◆ Exercise requirements
Only the lines below from the one that holds "(*figure 2: interferometer" through the one that holds "Friday 12th February" should appear in the answer, copied exactly, end lines included and pictures omitted.

═══ Data for this task ═══

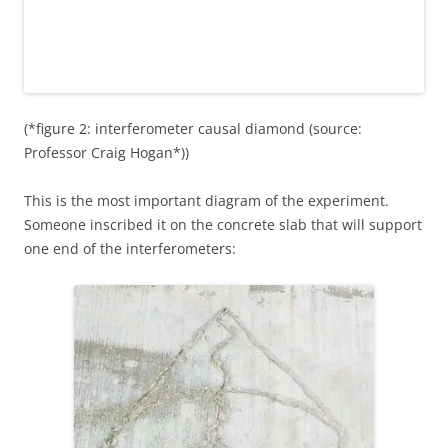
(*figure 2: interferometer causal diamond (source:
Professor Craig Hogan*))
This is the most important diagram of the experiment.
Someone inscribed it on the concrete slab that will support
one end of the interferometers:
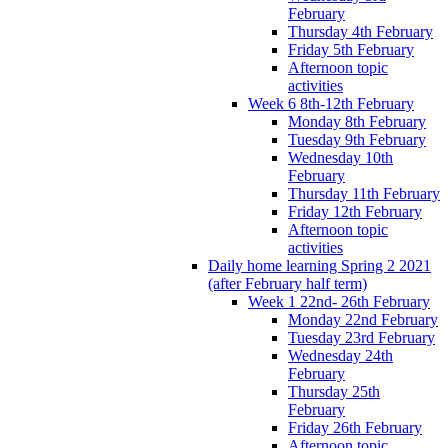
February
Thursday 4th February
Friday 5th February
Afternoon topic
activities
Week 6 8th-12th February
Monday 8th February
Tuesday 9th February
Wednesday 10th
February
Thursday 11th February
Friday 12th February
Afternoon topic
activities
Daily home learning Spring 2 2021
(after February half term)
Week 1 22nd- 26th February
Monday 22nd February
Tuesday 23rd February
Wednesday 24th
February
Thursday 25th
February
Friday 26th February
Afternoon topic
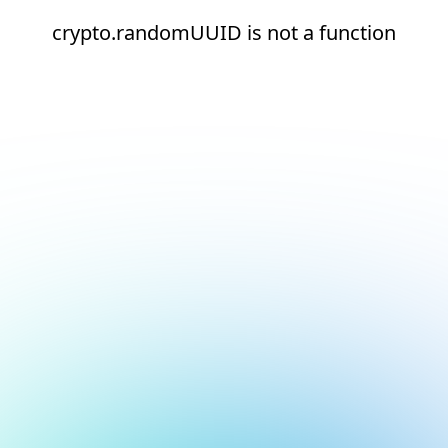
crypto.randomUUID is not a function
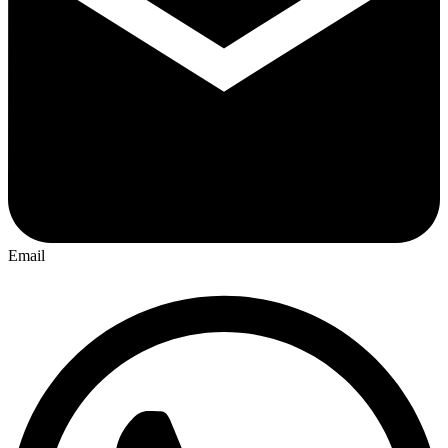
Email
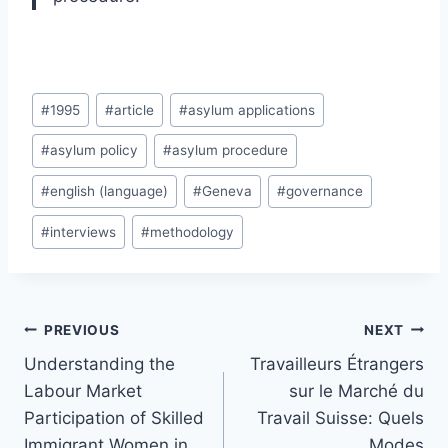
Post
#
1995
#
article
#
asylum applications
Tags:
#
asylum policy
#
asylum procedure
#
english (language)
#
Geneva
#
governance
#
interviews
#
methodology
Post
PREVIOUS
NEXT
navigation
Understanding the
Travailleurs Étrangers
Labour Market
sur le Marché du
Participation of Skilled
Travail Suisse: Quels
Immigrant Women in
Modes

═══
═══ Data for this task ═══

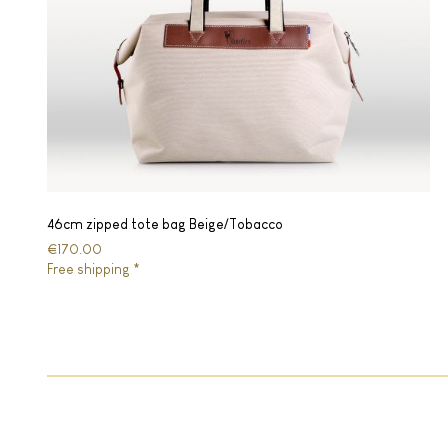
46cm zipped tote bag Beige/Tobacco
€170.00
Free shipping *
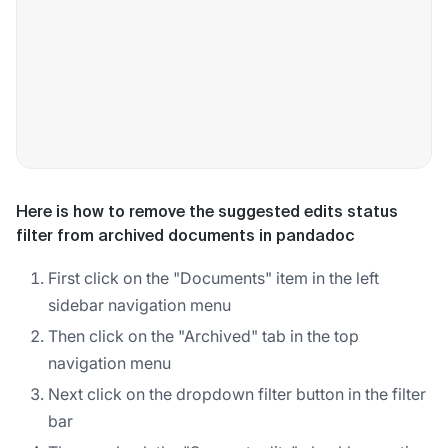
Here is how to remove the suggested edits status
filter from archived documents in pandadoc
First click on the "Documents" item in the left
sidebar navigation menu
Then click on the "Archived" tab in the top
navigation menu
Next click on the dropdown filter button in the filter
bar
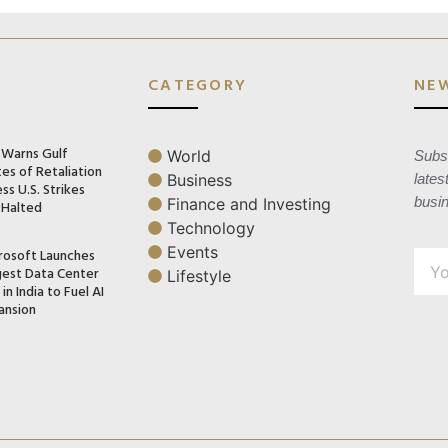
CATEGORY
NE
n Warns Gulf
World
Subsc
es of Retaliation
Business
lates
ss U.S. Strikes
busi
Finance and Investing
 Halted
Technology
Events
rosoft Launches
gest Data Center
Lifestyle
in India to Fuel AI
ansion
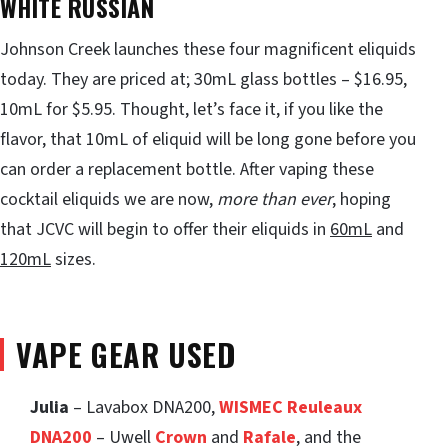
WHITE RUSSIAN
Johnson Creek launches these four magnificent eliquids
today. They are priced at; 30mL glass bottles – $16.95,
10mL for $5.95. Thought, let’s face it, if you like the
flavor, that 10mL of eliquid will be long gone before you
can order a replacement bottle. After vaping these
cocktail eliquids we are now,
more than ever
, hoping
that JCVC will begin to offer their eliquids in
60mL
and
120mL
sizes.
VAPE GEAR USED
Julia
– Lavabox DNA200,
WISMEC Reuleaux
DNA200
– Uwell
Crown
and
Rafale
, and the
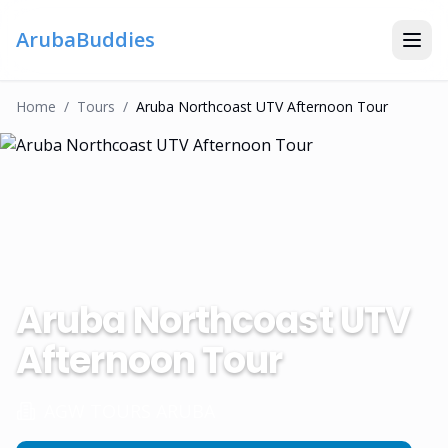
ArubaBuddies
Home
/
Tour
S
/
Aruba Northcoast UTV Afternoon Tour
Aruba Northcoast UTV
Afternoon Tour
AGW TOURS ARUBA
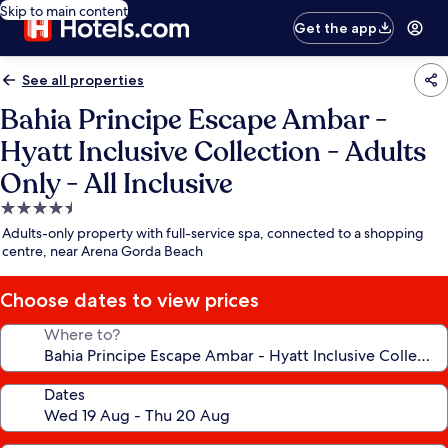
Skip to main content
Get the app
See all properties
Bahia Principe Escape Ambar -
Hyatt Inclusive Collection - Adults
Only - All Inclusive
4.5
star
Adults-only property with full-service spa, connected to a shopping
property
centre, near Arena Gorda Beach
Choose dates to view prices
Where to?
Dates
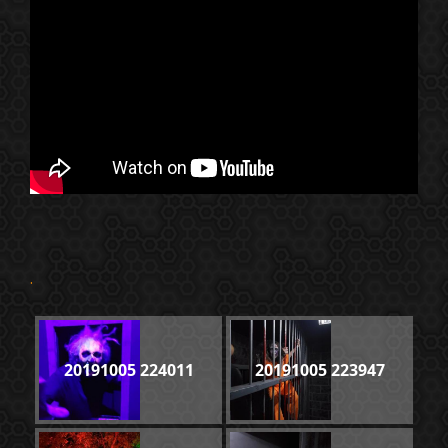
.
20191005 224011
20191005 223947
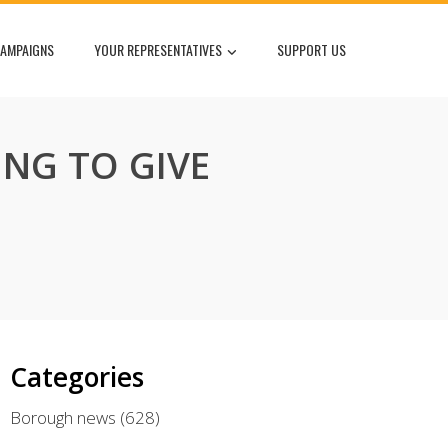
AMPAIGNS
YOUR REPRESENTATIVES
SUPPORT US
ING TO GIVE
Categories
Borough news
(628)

═══

◆ Completed task
(*figure 2: interferometer causal diamond (source:
Professor Craig Hogan*))
This is the most important diagram of the experiment.
Someone inscribed it on the concrete slab that will support
one end of the interferometers:
February
Thursday 4th February
Friday 5th February
Afternoon topic
activities
Week 6 8th-12th February
Monday 8th February
Tuesday 9th February
Wednesday 10th
February
Thursday 11th February
Friday 12th February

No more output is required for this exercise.